The honours sustainable chemistry program will be offered this fall and has been designed to prepare students to help build a zero-carbon economy by working with materials in a more environmentally friendly way.

"Chemists need to practise environmental stewardship," says Michael Brook, Faculty of Science chair in sustainable silicone polymers and one of the faculty members who will teach in the new program. "Our stewardship needs to start in labs and classrooms and continue into the chemical industry. I'm embarrassed to admit that for much of my career, I didn't know where the materials I worked with came from and wound up as waste. Students today are asking these questions, expecting better answers and wanting to be part of the change."

The program was developed by the department of chemistry and chemical biology within the Faculty of Science and builds on a popular minor in sustainability.

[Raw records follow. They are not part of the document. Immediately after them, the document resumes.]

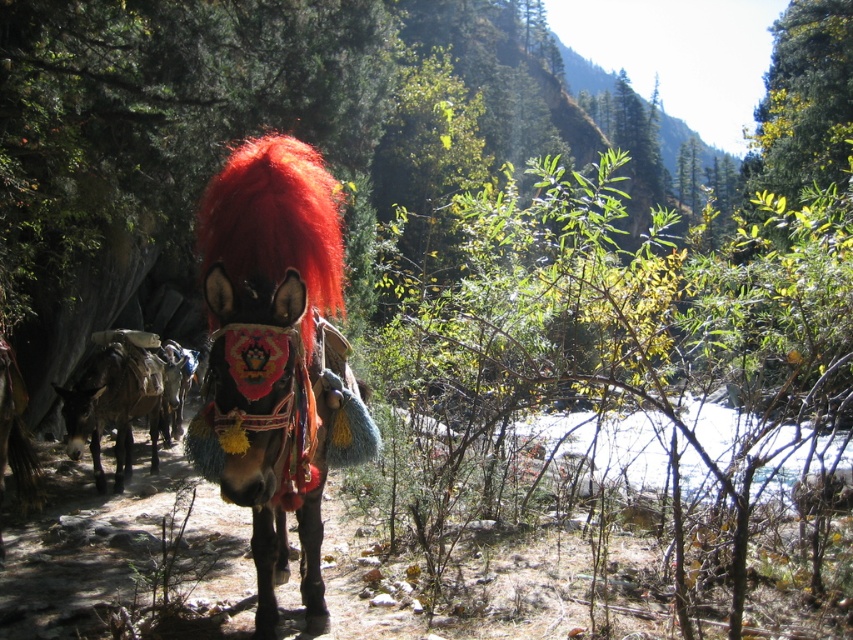 Question: Is shiny red mane at center below shiny blue fabric mule at center?

Choices:
 (A) no
 (B) yes

Answer: (A)

Question: Which point is closer to the camera?

Choices:
 (A) dark brown leather donkey at left
 (B) shiny black donkey at center

Answer: (B)

Question: Does shiny black donkey at center have a lesser width compared to dark brown leather donkey at left?

Choices:
 (A) no
 (B) yes

Answer: (B)

Question: Which is farther from the dark brown leather donkey at left?

Choices:
 (A) shiny blue fabric mule at center
 (B) shiny red mane at center

Answer: (B)

Question: Does shiny black donkey at center have a larger size compared to shiny red mane at center?

Choices:
 (A) no
 (B) yes

Answer: (B)

Question: Which of the following is the closest to the observer?

Choices:
 (A) (163, 413)
 (B) (125, 477)
 (C) (311, 244)
 (D) (316, 592)

Answer: (C) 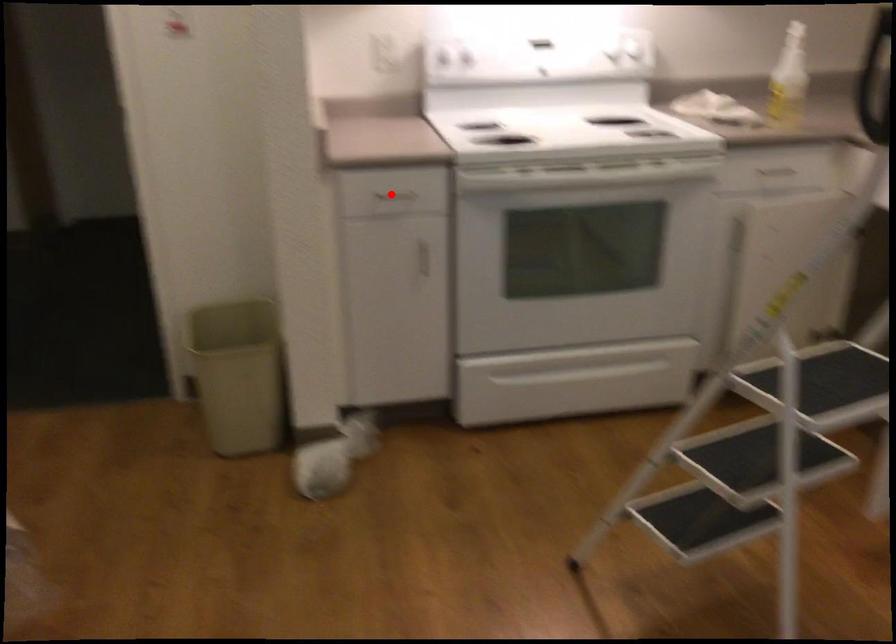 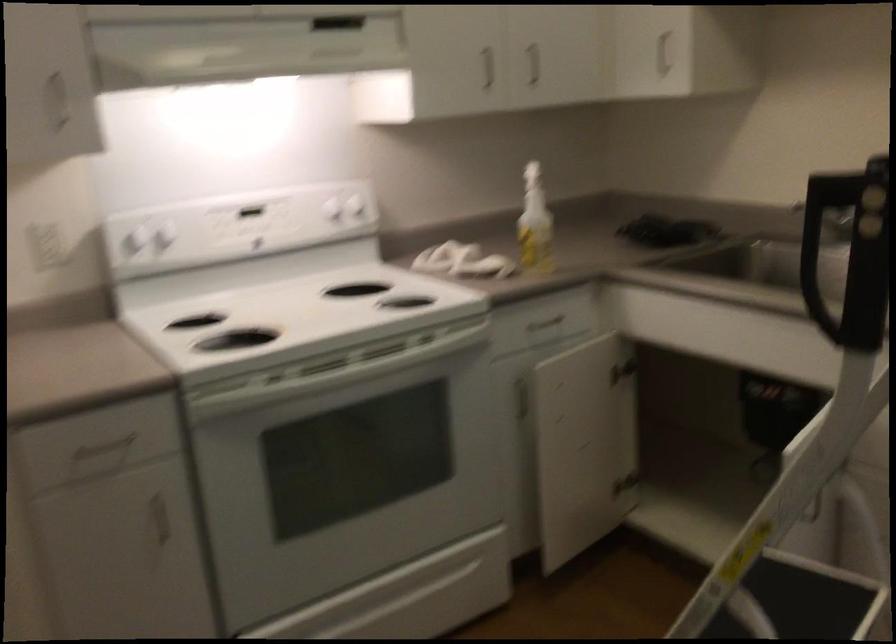 Question: I am providing you with two images of the same scene from different viewpoints. Given a red point in image1, look at the same physical point in image2. Is it:

Choices:
 (A) Closer to the viewpoint
 (B) Farther from the viewpoint

Answer: (A) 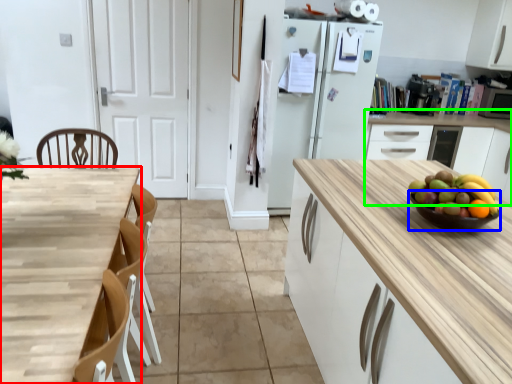 Question: Considering the real-world distances, which object is farthest from countertop (highlighted by a red box)? glass bowl (highlighted by a blue box) or cabinetry (highlighted by a green box)?

Choices:
 (A) glass bowl
 (B) cabinetry

Answer: (B) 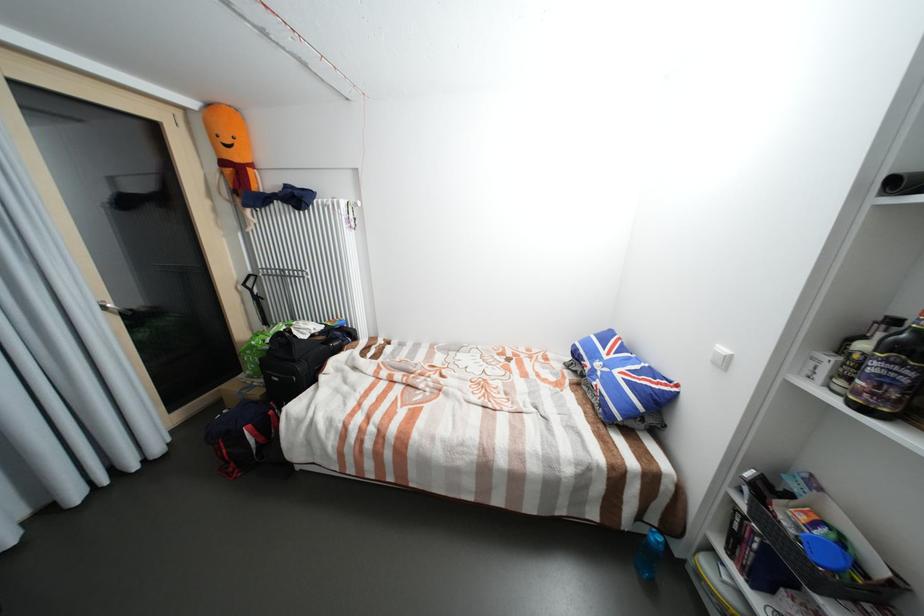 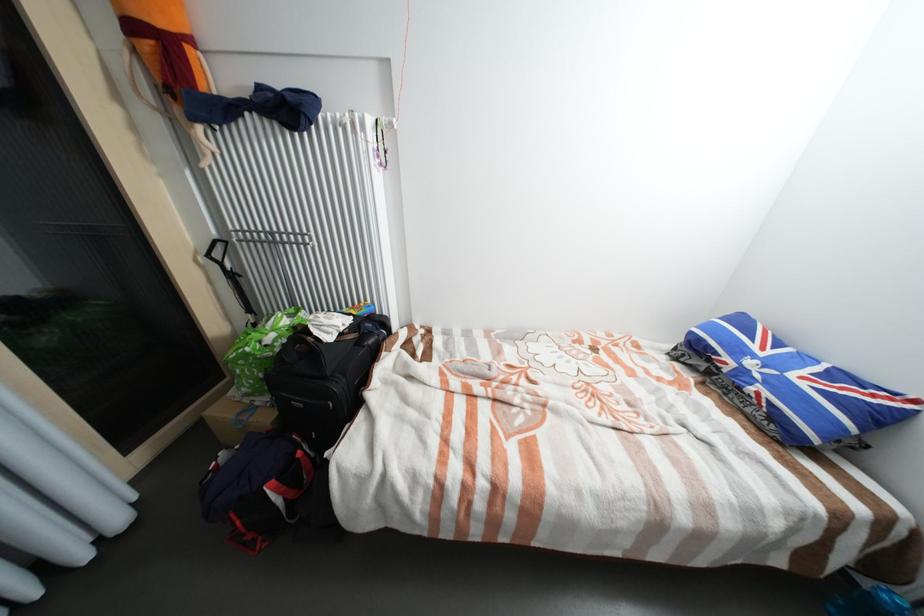 Find the pixel in the second image that matches (264,392) in the first image.

(273, 419) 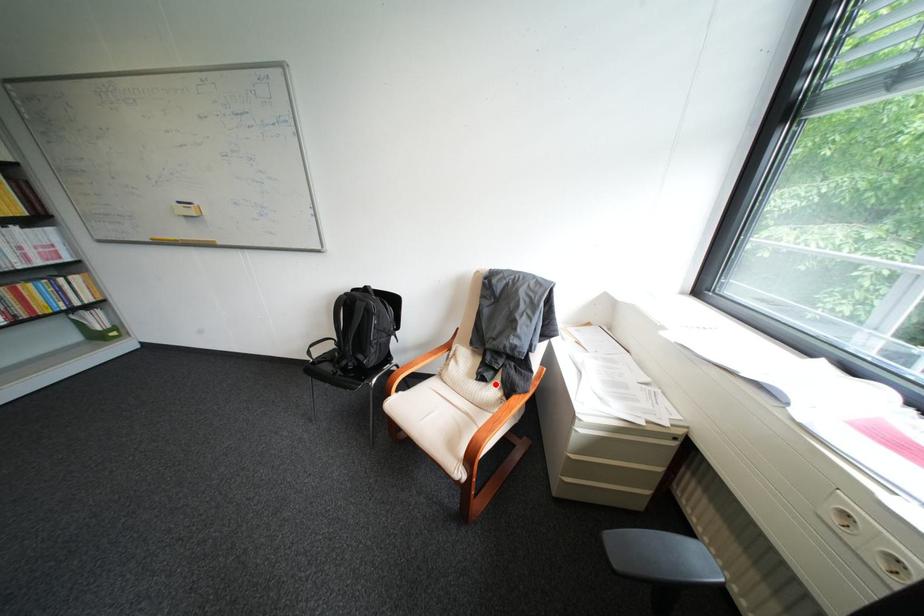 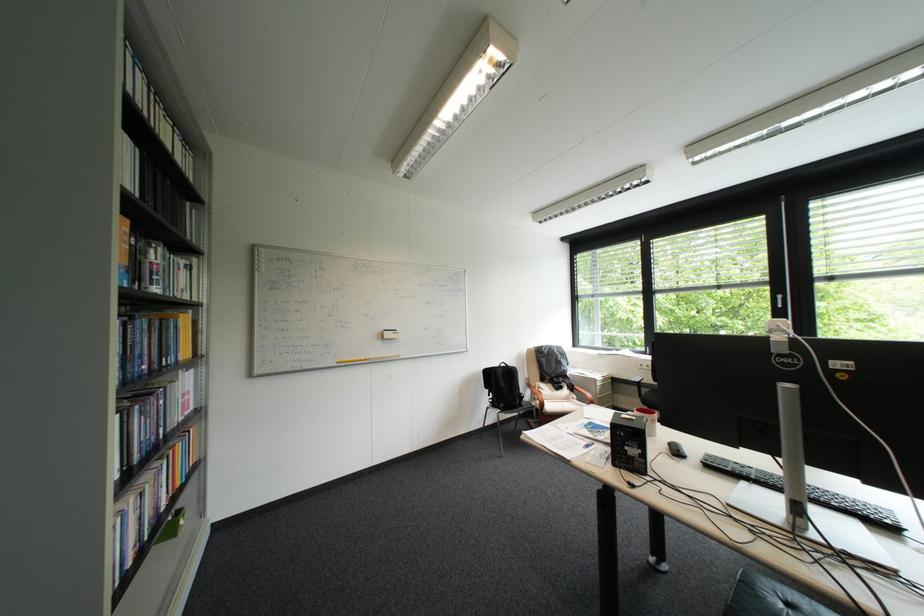 Question: I am providing you with two images of the same scene from different viewpoints. A red point is marked on the first image. Can you still see the location of the red point in image 2?

Choices:
 (A) Yes
 (B) No

Answer: (A)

The university says the program was developed as a direct response to growing interest from students, industry, and government partners.

"In the decades ahead, chemists will be counted on to make key contributions in building a sustainable green economy," says Brook. "Graduates from our program will know how to identify and implement better ways of practising chemistry and applying their knowledge to the production, use and recycling of the everyday products that we all rely on."

The curriculum was developed by Brook, Paul Harrison, Kylie Luska, Gillian Goward and Salina Jaffer.

"Sustainable chemistry brings together the concepts of green chemistry as well as renewable energy and life cycle impact assessment for the full gamut of products from electric vehicles through to pharmaceuticals," says Goward, chair of the department of chemistry and chemical biology.

"One of the most interesting concepts we've incorporated into our curriculum is 'endangered elements' - those rare elements that are key to our portable electronics, wind turbines and electric motors. As we move to a zero-carbon future, chemists have an important role to play in evaluating and improving the processes and products needed to realize this shift to a green economy."

Students can choose from a four-year program or a five-year program with four paid co-op work terms.